Okay, I am going with ladylore on this one, absolutely no more coffee for anyone. :dimples: Mari


----------



## Jazzey (Mar 7, 2009)

Whatever do you mean Mari?


----------



## Daniel (Mar 7, 2009)

Nothing like a cup of coffee to greet the day:

http://scienceblogs.com/omnibrain/upload/2007/06/funny_coffee.jpg


----------



## Jazzey (Mar 7, 2009)

or two, or three.  I love my Saturday mornings with a huge pot of coffee brewed...Also considering buying one of these....But I think I'd have to make a little space on my countertop...May have to get rid of the little toaster oven


----------



## Jackie (Mar 7, 2009)

A nice cup of tea always works for me


----------



## Jazzey (Mar 7, 2009)

Me too Jackie - switch to that in the afternoons


----------



## Halo (Mar 7, 2009)

Jazzey...save your money and don't buy the coffee maker.  We have one at work and it is terrible.  It doesn't even taste like real coffee :yuk:

Now all I drink is tea at work....although I am admittedly addicted to Tim Hortons and I keep winning on the Roll Up To Win    makes it all the more encouraging


----------



## NicNak (Mar 7, 2009)

I tend to agree with the others, that your husband probably threw out worn out shoe and kept the other one.
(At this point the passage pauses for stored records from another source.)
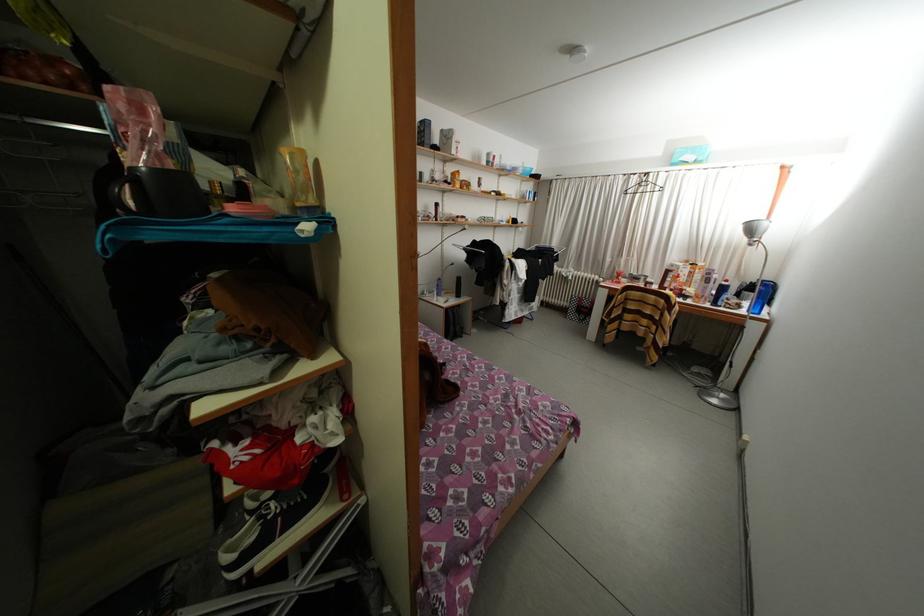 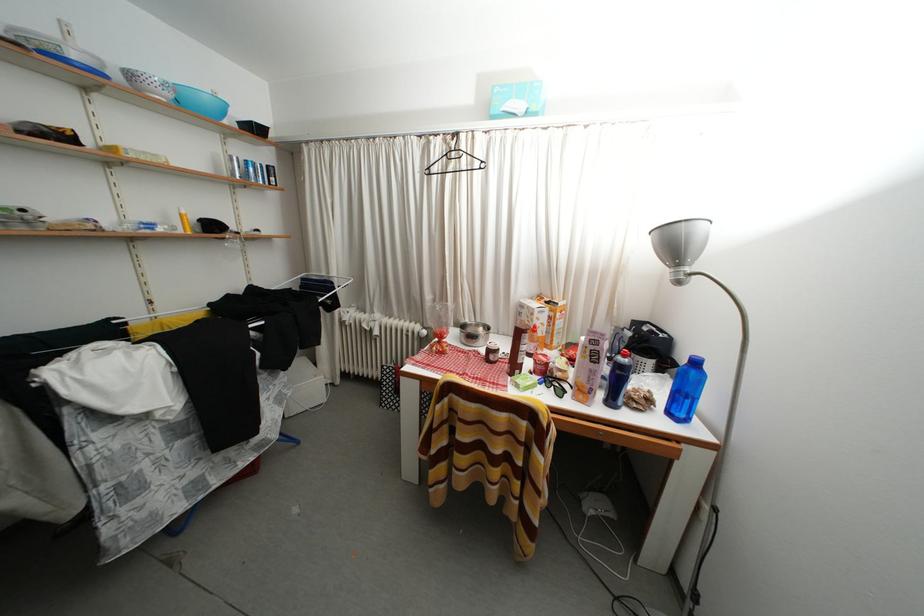 In the second image, find the point that corresponds to the point at 516,172 in the first image.

(81, 61) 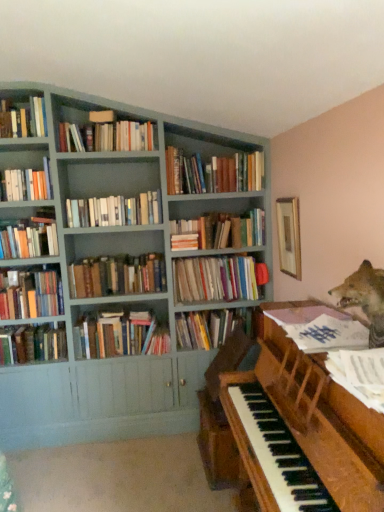 Question: Choose the correct answer: Is hardcover books at center, the eleventh book positioned from the bottom, inside white paper music at right, arranged as the eleventh book when viewed from the top, or outside it?

Choices:
 (A) inside
 (B) outside

Answer: (B)

Question: Is hardcover books at center, the fifth book in the top-to-bottom sequence, wider or thinner than white paper music at right, arranged as the eleventh book when viewed from the top?

Choices:
 (A) thin
 (B) wide

Answer: (A)

Question: Estimate the real-world distances between objects in this image. Which object is closer to the hardcover books at upper left, placed as the first book when sorted from top to bottom?

Choices:
 (A) matte gray bookcase at upper left
 (B) hardcover books at center, the thirteenth book from the bottom
 (C) hardcover book at upper left, arranged as the twelfth book when ordered from the bottom
 (D) shiny brown fox at upper right
 (E) wooden picture frame at upper right

Answer: (C)

Question: Estimate the real-world distances between objects in this image. Which object is farther from the hardcover books at center, the tenth book positioned from the bottom?

Choices:
 (A) hardcover books at upper center, the second book from the top
 (B) hardcover books at upper left, placed as the first book when sorted from top to bottom
 (C) hardcover books at center, placed as the third book when sorted from top to bottom
 (D) hardcover books at center, the 2th book when ordered from bottom to top
 (E) hardcover books at center, the seventh book from the bottom

Answer: (B) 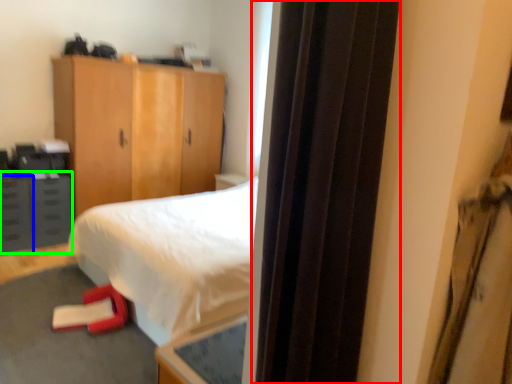 Question: Estimate the real-world distances between objects in this image. Which object is farther from screen door (highlighted by a red box), drawer (highlighted by a blue box) or cabinetry (highlighted by a green box)?

Choices:
 (A) drawer
 (B) cabinetry

Answer: (A) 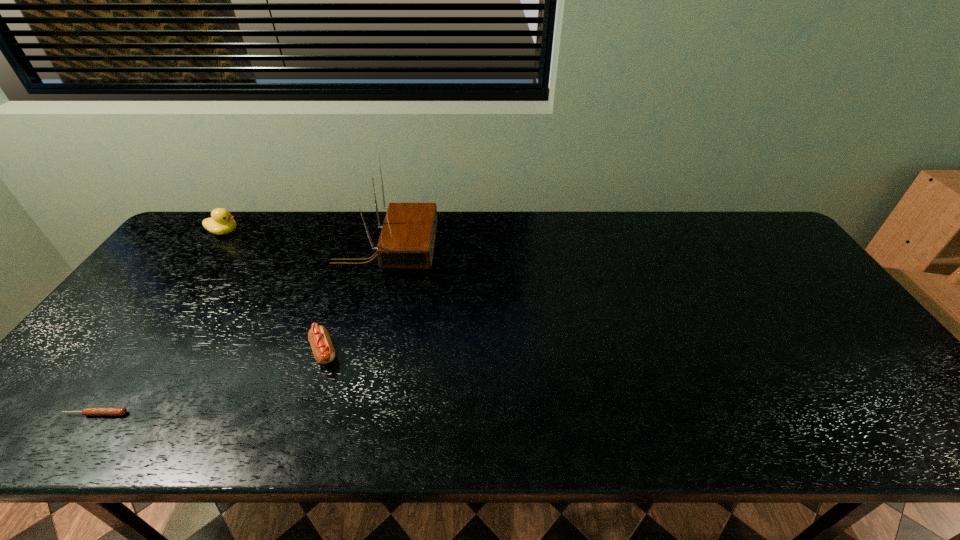 You are a GUI agent. You are given a task and a screenshot of the screen. Output one action in this format:
    pyautogui.click(x=<x>, y=<y>)
    Task: Click on the tallest object
    
    Given the screenshot: What is the action you would take?
    pyautogui.click(x=407, y=238)

I want to click on the third shortest object, so click(221, 222).

Locate an element on the screen. The width and height of the screenshot is (960, 540). the farther sausage is located at coordinates (318, 336).

I want to click on the second nearest object, so click(318, 336).

You are a GUI agent. You are given a task and a screenshot of the screen. Output one action in this format:
    pyautogui.click(x=<x>, y=<y>)
    Task: Click on the left sausage
    The image size is (960, 540).
    Given the screenshot: What is the action you would take?
    pyautogui.click(x=86, y=411)

The height and width of the screenshot is (540, 960). What are the coordinates of `the nearer sausage` in the screenshot? It's located at (86, 411).

Where is `vacant area located 0.180m on the front panel of the tallest object`? The width and height of the screenshot is (960, 540). vacant area located 0.180m on the front panel of the tallest object is located at coordinates (492, 248).

Find the location of a particular element. This screenshot has width=960, height=540. vacant region located on the beak of the second tallest object is located at coordinates [264, 232].

Image resolution: width=960 pixels, height=540 pixels. I want to click on free space located 0.320m on the right of the farther sausage, so click(x=468, y=352).

You are a GUI agent. You are given a task and a screenshot of the screen. Output one action in this format:
    pyautogui.click(x=<x>, y=<y>)
    Task: Click on the free spot located on the back of the left sausage
    The height and width of the screenshot is (540, 960).
    Given the screenshot: What is the action you would take?
    pyautogui.click(x=173, y=307) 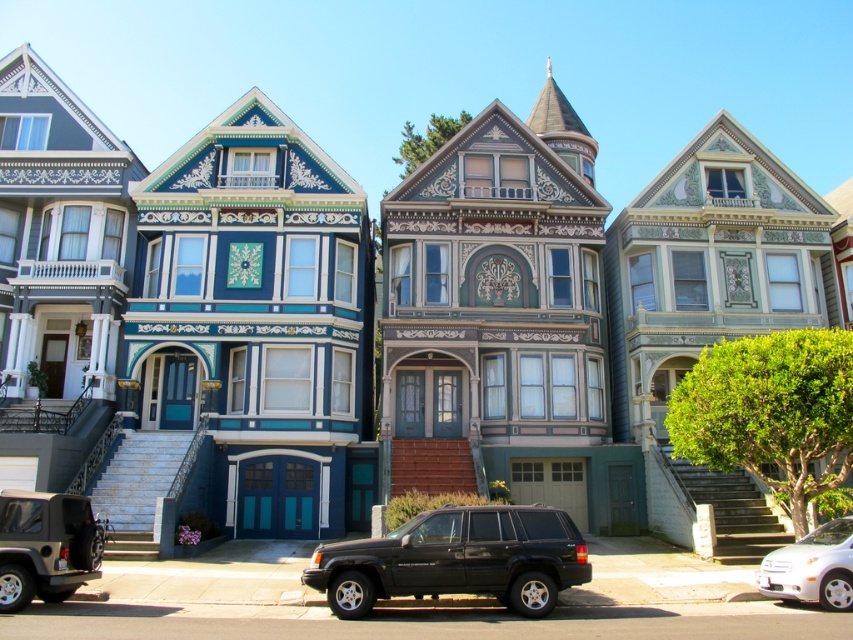 You are driving a matte black suv at lower left and want to exit the row of Victorian houses. Since you need to pass the matte black suv at center, can you do so without moving it?

The matte black suv at lower left is behind the matte black suv at center, so you can exit by driving around it since it is in front of you.

You are standing at the origin point of the coordinate system where the bottom left corner of the image is the origin. The image has a coordinate system where the x and y axes go from 0 to 1. You want to locate the matte black suv at center. What are its coordinates?

The coordinates of the matte black suv at center are at point [456,560].

You are a delivery driver needing to park your vehicle between the matte black suv at center and the white glossy sedan at lower right. Is there enough space between them for your truck, which is 2 meters wide?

Maybe he thought one day he would eventually get another match out of them?


----------



## David Baxter PhD (Mar 7, 2009)

Or... maybe it's not just the puppy who's midnight-snacking on shoes...


----------



## Cat Dancer (Mar 7, 2009)

Oh my goodness. You all are too funny. :lol: That's just such a funny thought, someone snacking on a shoe. :lol:

I don't drink coffee or tea, but does Tim Horton's have hot chocolate? Love hot chocolate!


----------



## white page (Mar 7, 2009)

what intriques me cat dancer is ,  are the left shoes missing or the right shoes missing , or a mixture of both ?  impossible to tell with socks   unless they have a pattern on one side only


----------



## Cat Dancer (Mar 7, 2009)

Hee hee. I'll check and get back with you.


----------



## white page (Mar 7, 2009)

africashoes.com/odd.htm

just for you Cat dancer


----------



## forgetmenot (Mar 7, 2009)

You guys are just too funny at times.

Thanks for the laughs.


----------



## Cat Dancer (Mar 7, 2009)

WP, THAT is too funny! Love it.


----------



## Jazzey (Mar 7, 2009)

CD's husband's missing shoe is "sole searching"


----------



## David Baxter PhD (Mar 7, 2009)

Jazzey said:


> CD's husband's missing shoe is "sole searching"



I've thought there was something fishy about his behavior from the very beginning of this thread.


----------



## Jazzey (Mar 7, 2009)

leave of absence for "ground breaking issues"   - and unfortunately for the sole, it's the smell that gives him away every time...fishy or not.


----------



## Cat Dancer (Mar 7, 2009)

Oh that's cute! Hee hee.


----------



## Jazzey (Mar 7, 2009)

..the only problem I have now is that I bought fresh sole for diner.. All this talk about fishy and soles has put me off! :lol:


----------



## white page (Mar 7, 2009)

can we console you to it ?


----------



## Jazzey (Mar 7, 2009)

I'm sure a little butter, thyme, fresh pepper and flour will "console me".   Thank you WP.


----------



## David Baxter PhD (Mar 7, 2009)

Jazzey said:


> a little butter, thyme, fresh pepper and flour



Mmmmm... floor pie... :homer:


----------



## Jazzey (Mar 7, 2009)

...Ok...the fresh sole may have to wait until tomorrow evening...:lol:


----------



## white page (Mar 7, 2009)

won't be fresh any more then:rolling:


----------



## Jazzey (Mar 7, 2009)

...Yes, it is a fishy situation I've gotten myself into! :lol:  Particularly since I have a lot of it...


----------



## white page (Mar 7, 2009)

maybe you could invite some sole mates over to eat it


----------



## Jazzey (Mar 7, 2009)

:lol:  I love that...:flowers:


----------